Reports of NASA’s Juno spacecraft’s entering the orbit around Jupiter lit a sparkler in this American heart — on the Fourth of July, no less. It showed that Americans still have what it takes.

To keep spirits orbiting, let’s note another recent American feat that few could have imagined a couple of years ago. The United States is now gaining, not losing, factory jobs. This glad trend has some sobering asterisks attached, but there’s no denying this:

There are now nearly a million more factory jobs in this country than there were in 2010. Many of them are coming — surprise, surprise — from China. China, meanwhile, has lost about 6 percent of its factory positions from four years ago.
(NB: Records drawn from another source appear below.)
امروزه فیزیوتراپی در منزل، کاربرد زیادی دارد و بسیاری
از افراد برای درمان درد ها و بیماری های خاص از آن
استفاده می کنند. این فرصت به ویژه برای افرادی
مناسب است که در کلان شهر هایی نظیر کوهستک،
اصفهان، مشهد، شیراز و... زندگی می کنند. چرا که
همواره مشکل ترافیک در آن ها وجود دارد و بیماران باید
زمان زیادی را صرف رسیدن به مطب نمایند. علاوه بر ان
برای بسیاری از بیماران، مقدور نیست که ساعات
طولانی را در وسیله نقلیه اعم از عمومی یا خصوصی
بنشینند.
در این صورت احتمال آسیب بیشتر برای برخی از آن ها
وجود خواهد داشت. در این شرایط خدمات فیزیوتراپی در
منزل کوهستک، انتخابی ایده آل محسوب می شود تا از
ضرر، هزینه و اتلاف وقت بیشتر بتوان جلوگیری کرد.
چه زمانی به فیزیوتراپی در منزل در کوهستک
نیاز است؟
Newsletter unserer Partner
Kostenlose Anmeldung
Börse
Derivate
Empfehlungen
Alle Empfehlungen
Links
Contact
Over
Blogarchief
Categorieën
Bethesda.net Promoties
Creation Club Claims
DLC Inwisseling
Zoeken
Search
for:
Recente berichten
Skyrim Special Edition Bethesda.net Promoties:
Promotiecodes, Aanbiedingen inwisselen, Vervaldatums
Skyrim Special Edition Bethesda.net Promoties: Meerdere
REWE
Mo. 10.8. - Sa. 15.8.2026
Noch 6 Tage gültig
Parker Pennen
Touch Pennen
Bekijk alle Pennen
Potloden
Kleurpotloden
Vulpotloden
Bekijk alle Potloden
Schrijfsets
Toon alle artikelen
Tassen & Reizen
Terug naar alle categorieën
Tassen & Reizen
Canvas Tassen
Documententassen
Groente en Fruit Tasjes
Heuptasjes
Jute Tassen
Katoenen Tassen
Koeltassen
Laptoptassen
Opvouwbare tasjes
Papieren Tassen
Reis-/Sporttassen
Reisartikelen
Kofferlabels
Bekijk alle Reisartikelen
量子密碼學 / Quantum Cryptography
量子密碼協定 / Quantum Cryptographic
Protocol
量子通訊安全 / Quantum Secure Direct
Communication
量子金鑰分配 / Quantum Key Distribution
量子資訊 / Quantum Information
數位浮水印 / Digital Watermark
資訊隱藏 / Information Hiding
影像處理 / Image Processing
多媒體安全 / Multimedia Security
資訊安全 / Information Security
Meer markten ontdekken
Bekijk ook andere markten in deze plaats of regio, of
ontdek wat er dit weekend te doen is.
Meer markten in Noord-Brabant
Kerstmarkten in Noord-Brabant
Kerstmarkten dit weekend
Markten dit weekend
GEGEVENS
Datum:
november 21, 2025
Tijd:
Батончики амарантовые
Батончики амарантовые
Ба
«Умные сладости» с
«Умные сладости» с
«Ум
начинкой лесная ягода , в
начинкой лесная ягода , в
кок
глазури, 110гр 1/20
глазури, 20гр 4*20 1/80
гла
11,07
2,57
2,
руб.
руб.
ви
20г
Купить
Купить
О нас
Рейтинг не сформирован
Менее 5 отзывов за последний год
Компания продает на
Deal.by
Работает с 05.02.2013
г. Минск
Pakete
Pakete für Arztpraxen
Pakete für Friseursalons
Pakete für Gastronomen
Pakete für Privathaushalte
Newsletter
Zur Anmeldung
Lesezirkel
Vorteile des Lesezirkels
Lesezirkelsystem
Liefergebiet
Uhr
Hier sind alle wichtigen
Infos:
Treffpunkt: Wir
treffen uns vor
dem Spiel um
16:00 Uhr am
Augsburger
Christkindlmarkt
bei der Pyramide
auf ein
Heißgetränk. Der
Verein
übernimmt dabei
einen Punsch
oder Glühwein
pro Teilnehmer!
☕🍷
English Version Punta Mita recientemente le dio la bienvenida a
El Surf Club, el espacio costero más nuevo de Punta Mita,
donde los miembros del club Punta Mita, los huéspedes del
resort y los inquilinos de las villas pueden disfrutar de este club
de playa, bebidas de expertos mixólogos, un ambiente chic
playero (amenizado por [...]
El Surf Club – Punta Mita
Why do Americans seem to know more about Jupiter’s 67 moons than about the turnaround in factory employment?

Reason No. 1 is politics. From Donald Trump on the populist right to Bernie Sanders on the left, trade agreements have become the obsession, the all-purpose villain behind U.S. factory closings and “movings” to low-wage countries.

In documenting the departure of U.S. factory jobs, the candidates’ rearview mirrors have been quite accurate. We’re still down over 7 million manufacturing jobs from a peak of about 19.5 million in 1979.

But any serious plan to address the future of blue-collar America must focus on what’s actually happening now. What’s happening is automation. Robots enable manufacturers to make lots of stuff with relatively few workers. The ability to do the job with fewer humans goes far in canceling the advantage of low-wage countries. (Lower U.S. energy costs have helped, too.)

This is how General Electric could move 4,000 jobs from China and Mexico to a new appliance plant in Louisville, Kentucky.

“We have (only) two hours of labor in a refrigerator,” GE CEO Jeff Immelt explained, “so it really doesn’t matter if you make it in Mexico, the U.S. or China.”

Another reason many don’t know about the improved outlook for factory work is that most of the new manufacturing jobs are in the South — especially North Carolina, South Carolina and Tennessee. The rattling job losses occurred in the industrial Midwest. Conditions are better there, too, but many of the region’s laid-off workers still suffer.

The asterisks:

The technology that lets U.S. companies slash the labor content of their products is something anyone can use. Foxconn, a supplier for Apple and Samsung, recently replaced 60,000 Chinese workers with robots.

The new factory jobs require more training. The workers must be able to program and oversee fancy machinery. They need to be flexible, to move to another task as orders change. Happily, the pay is much higher.

Advances in automation seem destined to reduce human workforces even more, here and everywhere.

Brexit chaos has made the dollar stronger. That makes U.S. products more expensive on the global market.

We should probably abandon hope that a Trump stump talk on U.S. manufacturing will delve in reality. That U.S. factory output and employment have been trending upward is something Trump may not even know. In any case, it’s not useful information for his purposes.

But Trump’s thundering vows to bring factory work back to this country by the container shipload do everyone a disservice. Robotics are upon us. Peddling a dated vision of U.S. factories humming along with thousands and thousands of workers is just another con. China won’t be able to have that soon.

To restore prosperity to blue-collar America, we will need a moonshot program to retrain and rebuild. A country that can send spacecraft spinning around Jupiter should be able to pull that off.